Metadata-Version: 2.1
Name: PySIC
Version: 1.0.0
Summary: A package for satellite image classification using machine learning models
Home-page: https://github.com/Hejarshahabi
Author: Hejar Shahabi
Author-email: hejarshahabi@gmail.com
License: MIT
Description: ﻿
        
        # PySIC
        **PySIC** stands for Python Satellite Imagery Classifier is a powerful
        and easy to implement package for satellite image classification using
        machine learning (ML) model. All available ML models in Scikit-Learn
        library can be used in PySIC as a classifier model, in addition to
        single classifier model, another ensemble ML model called Stacking is
        used to combine multiple ML models together to build a powerful
        classifier model. More information on Stacking model can be found in
        on [Scikit-Learn website](https://scikit-learn.org/stable) and in this [paper](https://www.mdpi.com/1424-8220/19/22/4893) by Shahabi et al, 2019.
        
        ![enter image description here](https://www.mdpi.com/sensors/sensors-19-04893/article_deploy/html/images/sensors-19-04893-g005-550.jpg)
        
        **Shahabi, Hejar, et al**. "A semi-automated object-based gully networks detection using different machine learning models: A case study of Bowen Catchment, Queensland, Australia." _Sensors_ 19.22 (2019): 4893.
        
        For model assessment and validation, Stratified K-Fold is used to
        evaluate the performance of the selected model, also, the training data
        set is divided in two sets for model assessment and model validation.

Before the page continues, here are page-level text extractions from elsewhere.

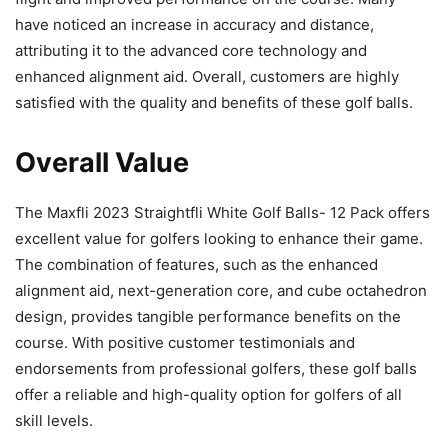
have noticed an increase in accuracy and distance,
attributing it to the advanced core technology and
enhanced alignment aid. Overall, customers are highly
satisfied with the quality and benefits of these golf balls.
Overall Value
The Maxfli 2023 Straightfli White Golf Balls- 12 Pack offers
excellent value for golfers looking to enhance their game.
The combination of features, such as the enhanced
alignment aid, next-generation core, and cube octahedron
design, provides tangible performance benefits on the
course. With positive customer testimonials and
endorsements from professional golfers, these golf balls
offer a reliable and high-quality option for golfers of all
skill levels.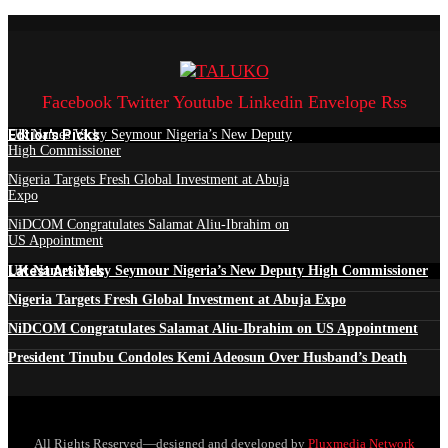
Facebook
Twitter
Youtube
Linkedin
Envelope
Rss
Edtior's Picks
UK Names Vicky Seymour Nigeria’s New Deputy
High Commissioner
Nigeria Targets Fresh Global Investment at Abuja
Expo
NiDCOM Congratulates Salamat Aliu-Ibrahim on
US Appointment
Latest Articles
UK Names Vicky Seymour Nigeria’s New Deputy High Commissioner
Nigeria Targets Fresh Global Investment at Abuja Expo
NiDCOM Congratulates Salamat Aliu-Ibrahim on US Appointment
President Tinubu Condoles Kemi Adeosun Over Husband’s Death
All Rights Reserved—designed and developed by
Pluxmedia Network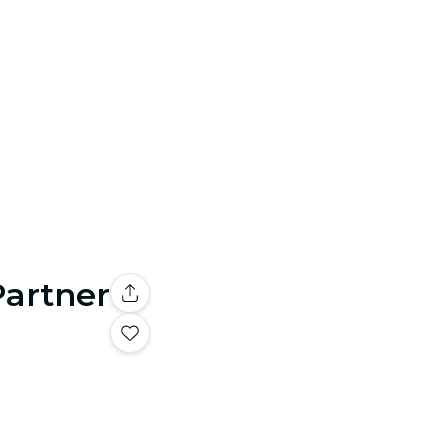
Partner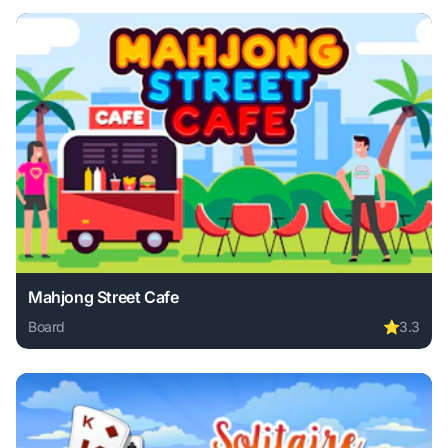
Mahjong Street Cafe
Board
⭐
3.3
Play Mahjong Street Cafe online free. board game, no down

        The ration of the division is set by user. **PySIC** gets features ( can
        be a stack of satellite images, NDVI index, Slope layer and..) and
        labels as **.tif** files as inputs and its output is a classification map
        with .tif‌ format. In this package, before applying classification, some
        pre-processing steps including data scaling, standardizing and balancing
        are taken to reduce the inconsistency and imbalance among features and
        classes, respectively. The module is built on the libraries such as
        **Numpy**, **Pandas**, **Matplotlib**, **Scikit-Learn**, **imbalanced-learn**, and **GDAL**,
        therefore installing these libraries are required. 
        Please do not use this package for commercial purpose without my explicit permission.
        Researchers/ academicians are welcomed for feedback and technical
        support. 
        # PySIC Requirements:
        
         1. **Numpy**
         2. **Pandas**
         3. **Scikit-Learn**
         4. **Imbalanced-learn**
         5. **GDAL**
        
         The version of **GDAL** should matches your python version,using the following [link](https://www.lfd.uci.edu/~gohlke/pythonlibs/) you can download **GDAL** file that matches your python version.  
        To install **GDAL** manually follow these steps: First download it in your local drive, then in your terminal environment type this code:  
        pip install C:\......\GDAL3.x.x‘cpx‘cpx‘win_amd64.whl.
        
        # A Guide on how to use this package
        
            import os
        
            os.chdir('your data directory')
        
        *To load data Data module should be called*
        
            from PySIC import Data
        
        *The first and second arguments are features, and label raster, respectively. It returns information on data bands, rows and columns and then convert them to a 2D matrices. Each column in new training dataset represents an image or feature band, and each row shows a pixel*
        
            instance=Data.InputData(data,inventory)
        To access your input features and labels in from of arrays
           
        
             InputFeatures = instance.data
                InputLabels= instance.inv
        
        *with this code you can get reshaped training features and labels*
        
            features, labels=instance.get_train_data()
        
        
        *with this code you can get the labels and the number of samples(pixels)associated with each label or class as well as the graph. your samples might be imbalanced, but in following you'll learn how to balanced them using different methods*
        
            instance.get_Samples()
        
        *this code takes features and labels as inputs to visualize them as below this visualization can help to evaluate the distribution of your classes based on the features Diagonal histograms are features or image bands*
        
            plot=Data.Plotting(features,labels,figsize=[10,10], hist_bins=50, MarkerSize=10, Marker=".")
            plot.plot()
        ## Data Preparation for classification
        
            from PySIC import Data_Preparation
        
        *To preprocess features and labels for classification*  
        
            data=Data_Preparation.Preprocessing(features, labels)
        
        ## Scaling
        S*ince machine learning models (except random forest and decision tree)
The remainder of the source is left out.